**ACTION ITEM**
What lines of the listing include the string "victim"? Show them all.

**DATA**
=== Section Start ===

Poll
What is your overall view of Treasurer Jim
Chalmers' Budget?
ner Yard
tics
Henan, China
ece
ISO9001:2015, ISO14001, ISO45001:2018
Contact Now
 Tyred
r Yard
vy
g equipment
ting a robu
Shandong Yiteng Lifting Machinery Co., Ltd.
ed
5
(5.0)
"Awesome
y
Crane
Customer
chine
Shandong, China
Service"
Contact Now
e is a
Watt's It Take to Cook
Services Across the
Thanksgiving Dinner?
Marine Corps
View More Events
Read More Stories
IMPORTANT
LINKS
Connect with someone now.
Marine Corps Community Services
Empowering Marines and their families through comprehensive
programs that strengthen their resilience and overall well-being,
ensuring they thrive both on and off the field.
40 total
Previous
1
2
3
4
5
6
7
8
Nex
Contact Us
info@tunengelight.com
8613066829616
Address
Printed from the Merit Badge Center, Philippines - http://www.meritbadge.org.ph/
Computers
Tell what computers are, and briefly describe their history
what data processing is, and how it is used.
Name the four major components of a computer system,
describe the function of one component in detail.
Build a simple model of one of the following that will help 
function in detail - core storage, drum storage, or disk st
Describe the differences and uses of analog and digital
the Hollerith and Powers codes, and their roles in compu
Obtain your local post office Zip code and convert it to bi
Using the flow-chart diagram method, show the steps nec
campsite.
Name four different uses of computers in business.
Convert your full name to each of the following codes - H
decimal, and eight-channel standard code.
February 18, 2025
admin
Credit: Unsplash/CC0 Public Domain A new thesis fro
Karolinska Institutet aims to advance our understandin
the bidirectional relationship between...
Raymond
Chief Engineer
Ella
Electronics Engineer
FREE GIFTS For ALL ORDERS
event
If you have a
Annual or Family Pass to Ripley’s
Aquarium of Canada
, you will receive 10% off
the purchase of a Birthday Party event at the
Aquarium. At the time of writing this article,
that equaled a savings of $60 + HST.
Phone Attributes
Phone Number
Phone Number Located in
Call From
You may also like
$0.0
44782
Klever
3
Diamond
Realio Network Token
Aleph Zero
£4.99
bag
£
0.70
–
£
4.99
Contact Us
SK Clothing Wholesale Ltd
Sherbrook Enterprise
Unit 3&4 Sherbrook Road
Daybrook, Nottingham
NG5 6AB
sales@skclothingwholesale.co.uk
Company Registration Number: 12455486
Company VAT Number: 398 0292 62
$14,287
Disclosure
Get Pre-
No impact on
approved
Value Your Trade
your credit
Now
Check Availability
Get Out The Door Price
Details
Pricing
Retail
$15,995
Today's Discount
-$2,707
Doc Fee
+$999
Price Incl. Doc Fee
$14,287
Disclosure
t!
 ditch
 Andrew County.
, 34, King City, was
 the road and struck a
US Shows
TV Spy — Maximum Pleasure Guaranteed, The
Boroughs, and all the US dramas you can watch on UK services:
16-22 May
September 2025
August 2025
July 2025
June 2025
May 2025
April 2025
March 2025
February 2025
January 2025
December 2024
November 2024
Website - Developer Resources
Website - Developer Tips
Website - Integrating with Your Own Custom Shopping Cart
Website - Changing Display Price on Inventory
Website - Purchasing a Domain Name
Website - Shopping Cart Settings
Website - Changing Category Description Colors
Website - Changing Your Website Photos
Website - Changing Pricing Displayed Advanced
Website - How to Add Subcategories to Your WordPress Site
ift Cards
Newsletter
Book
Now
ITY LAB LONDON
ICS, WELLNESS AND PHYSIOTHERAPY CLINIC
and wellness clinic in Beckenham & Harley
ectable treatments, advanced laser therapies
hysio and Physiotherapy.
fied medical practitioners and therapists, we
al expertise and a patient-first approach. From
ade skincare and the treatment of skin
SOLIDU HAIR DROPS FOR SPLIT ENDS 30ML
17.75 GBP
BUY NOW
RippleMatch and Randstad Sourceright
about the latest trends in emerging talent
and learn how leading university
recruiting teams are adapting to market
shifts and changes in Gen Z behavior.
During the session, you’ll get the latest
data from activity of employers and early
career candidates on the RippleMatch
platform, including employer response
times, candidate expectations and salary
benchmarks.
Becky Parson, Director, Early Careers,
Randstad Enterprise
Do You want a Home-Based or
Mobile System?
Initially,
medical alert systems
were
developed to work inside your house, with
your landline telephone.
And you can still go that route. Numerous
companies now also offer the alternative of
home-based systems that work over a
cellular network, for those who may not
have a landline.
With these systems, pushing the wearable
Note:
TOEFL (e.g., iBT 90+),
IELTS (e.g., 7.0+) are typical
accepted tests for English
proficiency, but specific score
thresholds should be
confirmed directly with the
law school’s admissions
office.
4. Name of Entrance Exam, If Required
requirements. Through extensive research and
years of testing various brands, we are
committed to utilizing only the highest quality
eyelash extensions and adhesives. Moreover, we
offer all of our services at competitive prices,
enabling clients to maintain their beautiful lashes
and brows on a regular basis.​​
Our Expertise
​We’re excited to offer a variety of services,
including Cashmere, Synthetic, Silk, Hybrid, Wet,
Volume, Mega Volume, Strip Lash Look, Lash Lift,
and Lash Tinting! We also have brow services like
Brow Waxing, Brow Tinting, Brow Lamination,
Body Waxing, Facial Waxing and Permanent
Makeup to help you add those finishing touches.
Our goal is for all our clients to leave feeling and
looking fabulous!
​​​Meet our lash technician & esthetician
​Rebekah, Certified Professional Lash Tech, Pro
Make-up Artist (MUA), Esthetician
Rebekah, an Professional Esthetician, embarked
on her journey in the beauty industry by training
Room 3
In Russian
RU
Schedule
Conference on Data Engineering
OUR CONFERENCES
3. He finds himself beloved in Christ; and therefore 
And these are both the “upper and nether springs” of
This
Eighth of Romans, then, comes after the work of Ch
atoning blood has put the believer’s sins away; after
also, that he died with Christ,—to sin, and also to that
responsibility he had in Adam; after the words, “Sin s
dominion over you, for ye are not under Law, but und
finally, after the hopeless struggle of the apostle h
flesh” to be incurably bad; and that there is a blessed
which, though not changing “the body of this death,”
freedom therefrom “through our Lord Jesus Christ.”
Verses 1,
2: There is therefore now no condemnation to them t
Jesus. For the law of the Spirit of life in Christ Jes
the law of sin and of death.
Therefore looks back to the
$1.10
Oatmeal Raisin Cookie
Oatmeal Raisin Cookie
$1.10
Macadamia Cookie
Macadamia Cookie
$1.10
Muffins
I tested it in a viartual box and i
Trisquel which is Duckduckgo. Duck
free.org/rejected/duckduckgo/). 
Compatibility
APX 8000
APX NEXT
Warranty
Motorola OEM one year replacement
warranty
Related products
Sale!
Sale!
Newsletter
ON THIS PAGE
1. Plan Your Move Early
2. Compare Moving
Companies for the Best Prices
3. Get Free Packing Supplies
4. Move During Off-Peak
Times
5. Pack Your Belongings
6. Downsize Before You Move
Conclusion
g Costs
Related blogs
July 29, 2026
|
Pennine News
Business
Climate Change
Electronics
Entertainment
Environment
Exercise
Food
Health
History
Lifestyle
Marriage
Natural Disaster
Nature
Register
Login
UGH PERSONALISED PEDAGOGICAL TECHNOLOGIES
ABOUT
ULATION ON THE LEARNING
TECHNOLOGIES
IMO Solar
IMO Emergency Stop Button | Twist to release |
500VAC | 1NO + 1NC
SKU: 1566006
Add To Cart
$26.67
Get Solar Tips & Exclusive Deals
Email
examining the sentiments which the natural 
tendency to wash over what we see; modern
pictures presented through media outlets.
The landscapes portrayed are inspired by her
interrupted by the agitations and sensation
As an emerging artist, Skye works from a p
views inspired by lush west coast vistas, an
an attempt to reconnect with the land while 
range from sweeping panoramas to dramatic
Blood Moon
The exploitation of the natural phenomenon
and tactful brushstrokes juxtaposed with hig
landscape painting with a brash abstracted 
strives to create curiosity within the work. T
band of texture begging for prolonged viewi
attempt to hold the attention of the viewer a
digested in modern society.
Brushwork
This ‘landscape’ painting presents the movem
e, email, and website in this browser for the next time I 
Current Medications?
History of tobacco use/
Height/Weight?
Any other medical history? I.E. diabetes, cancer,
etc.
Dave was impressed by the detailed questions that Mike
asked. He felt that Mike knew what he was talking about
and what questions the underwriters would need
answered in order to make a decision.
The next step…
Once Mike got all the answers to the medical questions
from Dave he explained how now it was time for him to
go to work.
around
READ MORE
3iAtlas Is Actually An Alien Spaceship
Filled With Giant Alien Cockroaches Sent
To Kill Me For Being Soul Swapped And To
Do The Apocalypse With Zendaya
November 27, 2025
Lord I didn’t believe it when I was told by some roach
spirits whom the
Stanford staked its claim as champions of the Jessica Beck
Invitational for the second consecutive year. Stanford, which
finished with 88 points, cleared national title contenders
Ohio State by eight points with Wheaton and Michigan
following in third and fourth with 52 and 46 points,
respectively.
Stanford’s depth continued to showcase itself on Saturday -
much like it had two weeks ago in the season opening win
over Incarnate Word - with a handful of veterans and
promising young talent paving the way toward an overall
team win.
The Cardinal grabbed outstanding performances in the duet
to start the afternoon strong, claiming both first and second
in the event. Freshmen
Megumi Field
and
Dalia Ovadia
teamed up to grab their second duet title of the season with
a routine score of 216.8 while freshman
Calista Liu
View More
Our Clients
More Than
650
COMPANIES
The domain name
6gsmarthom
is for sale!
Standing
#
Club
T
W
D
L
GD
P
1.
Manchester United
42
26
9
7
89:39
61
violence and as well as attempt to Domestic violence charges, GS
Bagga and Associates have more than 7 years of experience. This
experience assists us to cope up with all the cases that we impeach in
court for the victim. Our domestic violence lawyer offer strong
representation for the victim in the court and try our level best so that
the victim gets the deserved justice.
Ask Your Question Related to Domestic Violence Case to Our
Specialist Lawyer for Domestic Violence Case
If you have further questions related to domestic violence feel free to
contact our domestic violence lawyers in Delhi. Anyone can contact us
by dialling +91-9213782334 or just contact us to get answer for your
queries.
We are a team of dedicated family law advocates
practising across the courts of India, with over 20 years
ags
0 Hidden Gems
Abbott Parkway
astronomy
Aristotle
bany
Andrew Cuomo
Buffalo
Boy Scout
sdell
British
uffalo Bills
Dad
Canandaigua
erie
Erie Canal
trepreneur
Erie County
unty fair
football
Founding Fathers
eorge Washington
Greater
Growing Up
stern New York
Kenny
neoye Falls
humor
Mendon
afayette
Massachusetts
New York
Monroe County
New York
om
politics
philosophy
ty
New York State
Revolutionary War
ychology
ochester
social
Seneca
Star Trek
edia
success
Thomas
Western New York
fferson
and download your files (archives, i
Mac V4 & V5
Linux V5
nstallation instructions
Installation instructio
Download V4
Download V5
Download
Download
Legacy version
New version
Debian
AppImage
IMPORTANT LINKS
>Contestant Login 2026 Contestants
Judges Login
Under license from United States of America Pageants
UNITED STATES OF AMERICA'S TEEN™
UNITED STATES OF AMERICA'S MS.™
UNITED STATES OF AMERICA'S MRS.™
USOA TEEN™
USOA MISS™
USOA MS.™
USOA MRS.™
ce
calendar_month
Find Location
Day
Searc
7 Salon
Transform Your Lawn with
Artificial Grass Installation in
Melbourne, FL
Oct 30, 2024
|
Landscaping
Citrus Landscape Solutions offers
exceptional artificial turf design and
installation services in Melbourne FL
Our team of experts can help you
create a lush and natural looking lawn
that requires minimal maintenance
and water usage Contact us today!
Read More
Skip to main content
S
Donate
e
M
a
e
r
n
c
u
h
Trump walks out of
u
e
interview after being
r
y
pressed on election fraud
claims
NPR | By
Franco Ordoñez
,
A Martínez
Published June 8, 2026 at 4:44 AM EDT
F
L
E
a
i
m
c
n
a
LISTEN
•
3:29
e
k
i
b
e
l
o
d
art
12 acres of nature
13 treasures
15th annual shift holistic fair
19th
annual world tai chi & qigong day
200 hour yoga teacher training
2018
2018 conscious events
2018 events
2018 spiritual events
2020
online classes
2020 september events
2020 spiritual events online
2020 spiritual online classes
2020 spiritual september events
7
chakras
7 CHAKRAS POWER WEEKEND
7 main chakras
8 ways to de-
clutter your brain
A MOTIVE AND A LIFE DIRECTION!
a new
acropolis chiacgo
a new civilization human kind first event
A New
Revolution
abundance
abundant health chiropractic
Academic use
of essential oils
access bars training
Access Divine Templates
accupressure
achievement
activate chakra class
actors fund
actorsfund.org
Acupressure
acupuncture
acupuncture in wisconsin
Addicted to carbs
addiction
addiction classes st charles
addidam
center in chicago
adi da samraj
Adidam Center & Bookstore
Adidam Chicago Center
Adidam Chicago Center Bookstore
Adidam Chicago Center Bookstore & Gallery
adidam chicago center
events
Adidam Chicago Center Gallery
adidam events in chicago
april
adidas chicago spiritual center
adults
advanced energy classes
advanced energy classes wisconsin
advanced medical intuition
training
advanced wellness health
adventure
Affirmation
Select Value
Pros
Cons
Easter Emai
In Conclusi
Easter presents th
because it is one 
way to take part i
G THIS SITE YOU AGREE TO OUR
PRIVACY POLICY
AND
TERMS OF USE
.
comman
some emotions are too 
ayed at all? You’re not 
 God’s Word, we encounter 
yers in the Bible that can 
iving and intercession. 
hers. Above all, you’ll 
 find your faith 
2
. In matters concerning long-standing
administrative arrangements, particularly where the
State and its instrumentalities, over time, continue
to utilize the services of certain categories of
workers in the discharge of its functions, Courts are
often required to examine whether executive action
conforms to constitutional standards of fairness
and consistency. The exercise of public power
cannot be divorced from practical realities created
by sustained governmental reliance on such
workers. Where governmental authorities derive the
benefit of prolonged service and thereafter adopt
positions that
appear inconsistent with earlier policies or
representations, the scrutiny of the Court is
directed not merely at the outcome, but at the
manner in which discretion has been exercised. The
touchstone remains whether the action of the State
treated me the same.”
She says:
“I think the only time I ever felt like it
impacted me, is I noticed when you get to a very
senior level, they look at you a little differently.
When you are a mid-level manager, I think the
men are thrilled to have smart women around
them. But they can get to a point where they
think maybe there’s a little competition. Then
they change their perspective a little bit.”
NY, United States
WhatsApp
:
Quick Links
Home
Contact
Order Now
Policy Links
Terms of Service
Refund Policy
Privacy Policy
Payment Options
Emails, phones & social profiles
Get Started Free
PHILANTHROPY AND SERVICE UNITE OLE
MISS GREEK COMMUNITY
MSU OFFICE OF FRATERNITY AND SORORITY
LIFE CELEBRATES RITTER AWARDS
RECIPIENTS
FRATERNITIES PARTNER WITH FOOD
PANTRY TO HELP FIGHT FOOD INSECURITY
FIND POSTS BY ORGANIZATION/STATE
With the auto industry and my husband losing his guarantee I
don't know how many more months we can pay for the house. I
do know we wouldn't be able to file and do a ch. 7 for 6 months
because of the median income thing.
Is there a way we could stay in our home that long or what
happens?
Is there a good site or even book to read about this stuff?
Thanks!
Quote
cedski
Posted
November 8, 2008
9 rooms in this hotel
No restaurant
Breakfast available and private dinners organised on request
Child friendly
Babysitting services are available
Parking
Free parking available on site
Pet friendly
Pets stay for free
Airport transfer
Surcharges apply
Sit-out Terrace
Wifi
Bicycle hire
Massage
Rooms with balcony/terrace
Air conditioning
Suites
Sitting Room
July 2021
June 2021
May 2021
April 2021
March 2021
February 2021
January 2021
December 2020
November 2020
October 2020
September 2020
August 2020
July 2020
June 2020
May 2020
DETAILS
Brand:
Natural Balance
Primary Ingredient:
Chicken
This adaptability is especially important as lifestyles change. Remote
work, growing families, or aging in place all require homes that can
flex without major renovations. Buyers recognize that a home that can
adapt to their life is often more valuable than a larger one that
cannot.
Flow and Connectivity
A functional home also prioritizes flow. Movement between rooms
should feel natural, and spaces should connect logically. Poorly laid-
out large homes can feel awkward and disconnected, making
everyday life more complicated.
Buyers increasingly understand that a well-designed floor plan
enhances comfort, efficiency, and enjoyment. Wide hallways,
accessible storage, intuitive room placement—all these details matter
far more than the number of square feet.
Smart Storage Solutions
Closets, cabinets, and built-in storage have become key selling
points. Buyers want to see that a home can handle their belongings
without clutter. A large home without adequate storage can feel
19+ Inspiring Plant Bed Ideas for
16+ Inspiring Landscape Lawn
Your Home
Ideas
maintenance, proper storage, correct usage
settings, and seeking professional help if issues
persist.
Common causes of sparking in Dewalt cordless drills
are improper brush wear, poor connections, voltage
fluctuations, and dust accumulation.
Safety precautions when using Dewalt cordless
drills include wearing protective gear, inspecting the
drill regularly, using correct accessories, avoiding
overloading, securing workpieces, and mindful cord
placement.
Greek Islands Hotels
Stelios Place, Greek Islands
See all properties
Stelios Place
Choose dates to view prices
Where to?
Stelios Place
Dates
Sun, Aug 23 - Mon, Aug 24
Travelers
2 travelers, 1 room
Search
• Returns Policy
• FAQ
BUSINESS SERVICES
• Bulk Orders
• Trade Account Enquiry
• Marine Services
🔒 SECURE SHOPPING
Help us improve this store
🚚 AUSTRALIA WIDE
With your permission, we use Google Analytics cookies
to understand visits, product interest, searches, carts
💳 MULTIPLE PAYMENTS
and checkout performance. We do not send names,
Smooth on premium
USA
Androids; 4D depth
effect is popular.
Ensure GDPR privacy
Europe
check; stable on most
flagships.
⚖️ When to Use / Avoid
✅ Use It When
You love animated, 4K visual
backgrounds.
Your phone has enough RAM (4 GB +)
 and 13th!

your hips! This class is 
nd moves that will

=== Section End ===

**EXERCISE RESPONSE**
court for the victim. Our domestic violence lawyer offer strong
representation for the victim in the court and try our level best so that
the victim gets the deserved justice.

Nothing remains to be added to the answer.